# [Your task]
Please repeat the records below exactly, skipping any pictures.

*** Given data ***

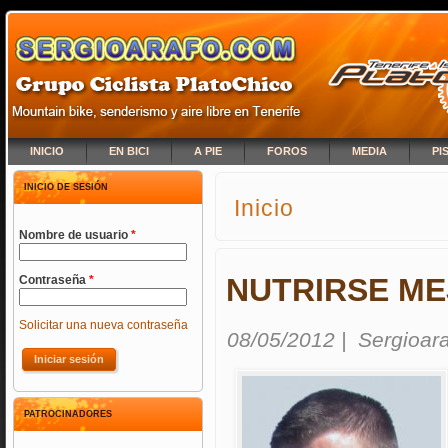
INICIO
EN BICI
A PIE
FOROS
MEDIA
PI
INICIO DE SESIÓN
Inicio
SE ENCUENTRA USTED A
Nombre de usuario
*
NUTRIRSE ME
Contraseña
*
Solicitar una nueva contraseña
08/05/2012
|
Sergioar
PATROCINADORES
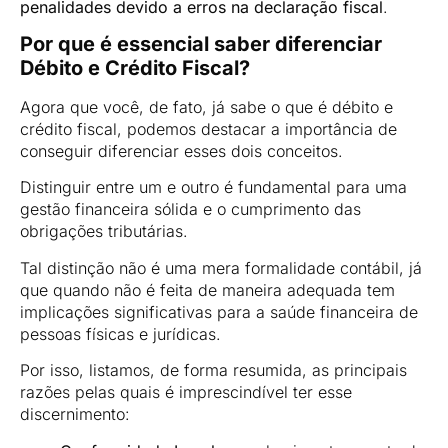
penalidades devido a erros na declaração fiscal
.
Por que é essencial saber diferenciar
Débito e Crédito Fiscal?
Agora que você, de fato, já sabe o que é débito e
crédito fiscal, podemos destacar a importância de
conseguir diferenciar esses dois conceitos.
Distinguir entre um e outro é fundamental para uma
gestão financeira sólida e o cumprimento das
obrigações tributárias.
Tal distinção não é uma mera formalidade contábil, já
que quando não é feita de maneira adequada tem
implicações significativas para a saúde financeira de
pessoas físicas e jurídicas.
Por isso, listamos, de forma resumida, as principais
razões pelas quais é imprescindível ter esse
discernimento:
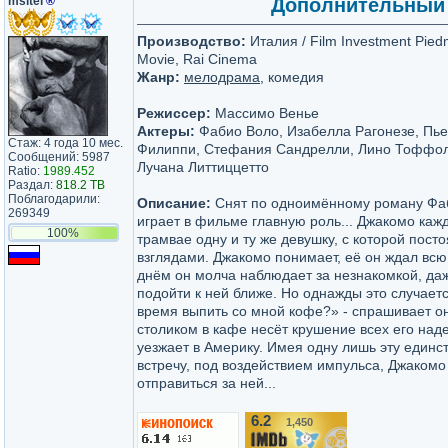
msltel
®
Дополнительный де
Производство:
Италия / Film Investment Piedm
Movie, Rai Cinema
Жанр:
мелодрама
, комедия
Режиссер:
Массимо Венье
Актеры:
Фабио Воло, Изабелла Рагонезе, Пье
Стаж: 4 года 10 мес.
Филиппи, Стефания Сандрелли, Лино Тоффоло
Сообщений: 5987
Лучана Литтиццетто
Ratio:
1989.452
Раздал:
818.2 TB
Поблагодарили:
Описание:
Снят по одноимённому роману Фаб
269349
играет в фильме главную роль... Джакомо каж
100%
трамвае одну и ту же девушку, с которой пос
взглядами. Джакомо понимает, её он ждал всю
днём он молча наблюдает за незнакомкой, да
подойти к ней ближе. Но однажды это случаетс
время выпить со мной кофе?» - спрашивает он
столиком в кафе несёт крушение всех его над
уезжает в Америку. Имея одну лишь эту единс
встречу, под воздействием импульса, Джаком
отправиться за ней...
6.2
1,450
/10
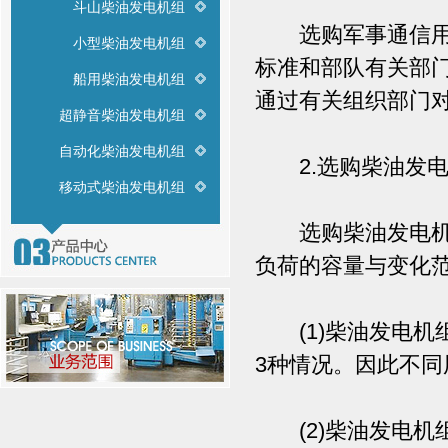
斗山柴油发电机组
选购军事通信用柴油
小型柴油发电机组
标准和部队有关部
船用柴油发电机组
通过有关组织部门
超静音柴油发电机组
自动化柴油发电机组
2.选购柴油发电
移动式柴油发电机组
选购柴油发电机组
负荷的容量与变化
(1)柴油发电机
3种情况。因此不
(2)柴油发电机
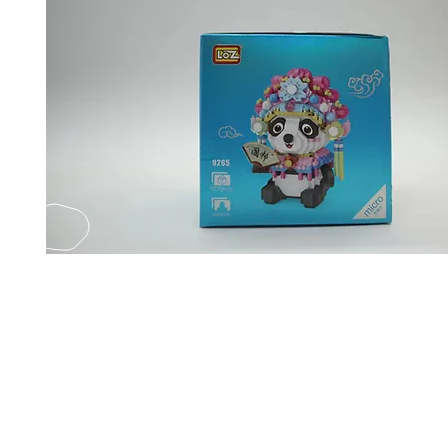
EMAIL US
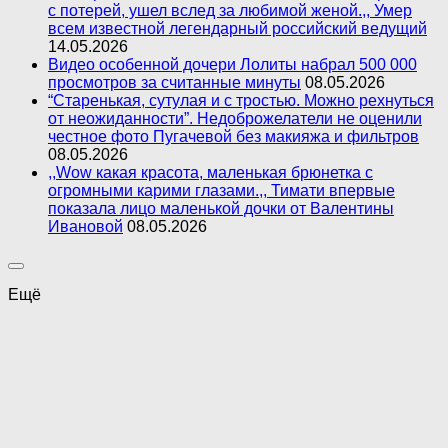
с потерей, ушел вслед за любимой женой.,, Умер
всем известной легендарный российский ведущий
14.05.2026
Видео особенной дочери Лолиты набрал 500 000
просмотров за считанные минуты
08.05.2026
“Старенькая, сутулая и с тростью. Можно рехнуться
от неожиданности”. Недоброжелатели не оценили
честное фото Пугачевой без макияжа и фильтров
08.05.2026
,,Wow какая красота, маленькая брюнетка с
огромными карими глазами.,, Тимати впервые
показала лицо маленькой дочки от Валентины
Ивановой
08.05.2026
Ещё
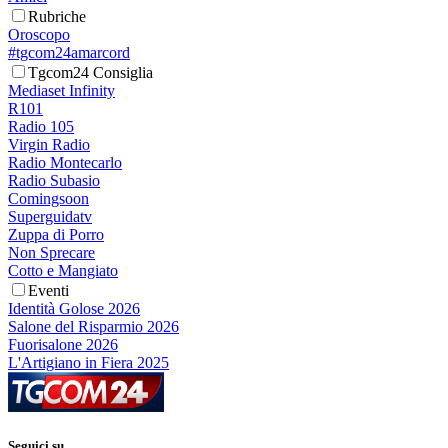
Rubriche
Oroscopo
#tgcom24amarcord
Tgcom24 Consiglia
Mediaset Infinity
R101
Radio 105
Virgin Radio
Radio Montecarlo
Radio Subasio
Comingsoon
Superguidatv
Zuppa di Porro
Non Sprecare
Cotto e Mangiato
Eventi
Identità Golose 2026
Salone del Risparmio 2026
Fuorisalone 2026
L'Artigiano in Fiera 2025
Seguici su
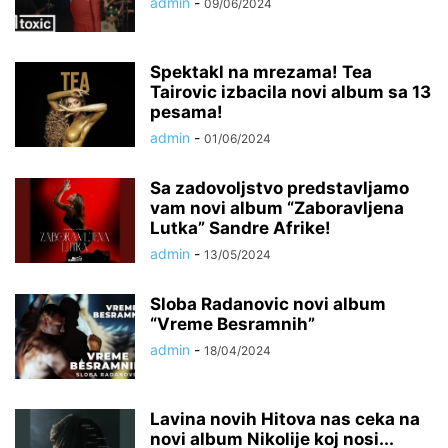
admin
-
09/06/2024
Spektakl na mrezama! Tea
Tairovic izbacila novi album sa 13
pesama!
admin
-
01/06/2024
Sa zadovoljstvo predstavljamo
vam novi album “Zaboravljena
Lutka” Sandre Afrike!
admin
-
13/05/2024
Sloba Radanovic novi album
“Vreme Besramnih”
admin
-
18/04/2024
Lavina novih Hitova nas ceka na
novi album Nikolije koj nosi...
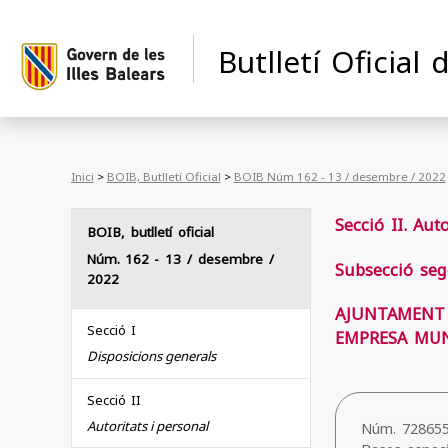
Butlletí Oficial 
Inici
>
BOIB, Butlletí Oficial
>
BOIB Núm 162 - 13 / desembre / 2022
Secció II. Aut
BOIB, butlletí oficial
Núm. 162
- 13 / desembre /
Subsecció seg
2022
AJUNTAMENT
Secció I
EMPRESA MUNI
Disposicions generals
Secció II
Autoritats i personal
Núm. 72865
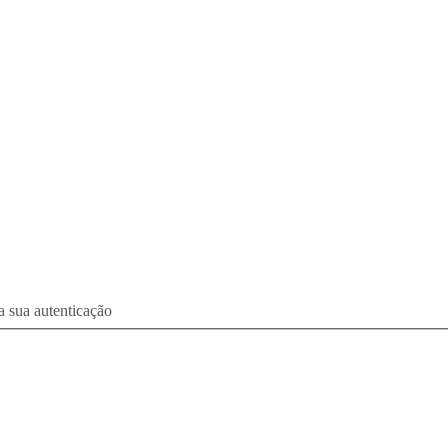
a sua autenticação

*** End of Given data ***

# [Task solution]
INICIO
EN BICI
A PIE
FOROS
MEDIA
PI
INICIO DE SESIÓN
Inicio
SE ENCUENTRA USTED A
Nombre de usuario
*
NUTRIRSE ME
Contraseña
*
Solicitar una nueva contraseña
08/05/2012
|
Sergioar
PATROCINADORES
penalidades devido a erros na declaração fiscal
.
Por que é essencial saber diferenciar
Débito e Crédito Fiscal?
Agora que você, de fato, já sabe o que é débito e
crédito fiscal, podemos destacar a importância de
conseguir diferenciar esses dois conceitos.
Distinguir entre um e outro é fundamental para uma
gestão financeira sólida e o cumprimento das
obrigações tributárias.
Tal distinção não é uma mera formalidade contábil, já
que quando não é feita de maneira adequada tem
implicações significativas para a saúde financeira de
pessoas físicas e jurídicas.
Por isso, listamos, de forma resumida, as principais
razões pelas quais é imprescindível ter esse
discernimento:
msltel
®
Дополнительный де
Производство:
Италия / Film Investment Piedm
Movie, Rai Cinema
Жанр:
мелодрама
, комедия
Режиссер:
Массимо Венье
Актеры:
Фабио Воло, Изабелла Рагонезе, Пье
Стаж: 4 года 10 мес.
Филиппи, Стефания Сандрелли, Лино Тоффоло
Сообщений: 5987
Лучана Литтиццетто
Ratio:
1989.452
Раздал:
818.2 TB
Поблагодарили:
Описание:
Снят по одноимённому роману Фаб
269349
играет в фильме главную роль... Джакомо каж
100%
трамвае одну и ту же девушку, с которой пос
взглядами. Джакомо понимает, её он ждал всю
днём он молча наблюдает за незнакомкой, да
подойти к ней ближе. Но однажды это случаетс
время выпить со мной кофе?» - спрашивает он
столиком в кафе несёт крушение всех его над
уезжает в Америку. Имея одну лишь эту единс
встречу, под воздействием импульса, Джаком
отправиться за ней...
6.2
1,450
/10
斗山柴油发电机组
选购军事通信用柴油
小型柴油发电机组
标准和部队有关部
船用柴油发电机组
通过有关组织部门
超静音柴油发电机组
自动化柴油发电机组
2.选购柴油发电
移动式柴油发电机组
选购柴油发电机组
负荷的容量与变化
(1)柴油发电机
3种情况。因此不
(2)柴油发电机
EMAIL US
с потерей, ушел вслед за любимой женой.,, Умер
всем известной легендарный российский ведущий
14.05.2026
Видео особенной дочери Лолиты набрал 500 000
просмотров за считанные минуты
08.05.2026
“Старенькая, сутулая и с тростью. Можно рехнуться
от неожиданности”. Недоброжелатели не оценили
честное фото Пугачевой без макияжа и фильтров
08.05.2026
,,Wow какая красота, маленькая брюнетка с
огромными карими глазами.,, Тимати впервые
показала лицо маленькой дочки от Валентины
Ивановой
08.05.2026
Ещё
Rubriche
Oroscopo
#tgcom24amarcord
Tgcom24 Consiglia
Mediaset Infinity
R101
Radio 105
Virgin Radio
Radio Montecarlo
Radio Subasio
Comingsoon
Superguidatv
Zuppa di Porro
Non Sprecare
Cotto e Mangiato
Eventi
Identità Golose 2026
Salone del Risparmio 2026
Fuorisalone 2026
L'Artigiano in Fiera 2025
Seguici su
admin
-
09/06/2024
Spektakl na mrezama! Tea
Tairovic izbacila novi album sa 13
pesama!
admin
-
01/06/2024
Sa zadovoljstvo predstavljamo
vam novi album “Zaboravljena
Lutka” Sandre Afrike!
admin
-
13/05/2024
Sloba Radanovic novi album
“Vreme Besramnih”
admin
-
18/04/2024
Lavina novih Hitova nas ceka na
novi album Nikolije koj nosi...
Butlletí Oficial 
Inici
>
BOIB, Butlletí Oficial
>
BOIB Núm 162 - 13 / desembre / 2022
Secció II. Aut
BOIB, butlletí oficial
Núm. 162
- 13 / desembre /
Subsecció seg
2022
AJUNTAMENT
Secció I
EMPRESA MUNI
Disposicions generals
Secció II
Autoritats i personal
Núm. 72865
a sua autenticação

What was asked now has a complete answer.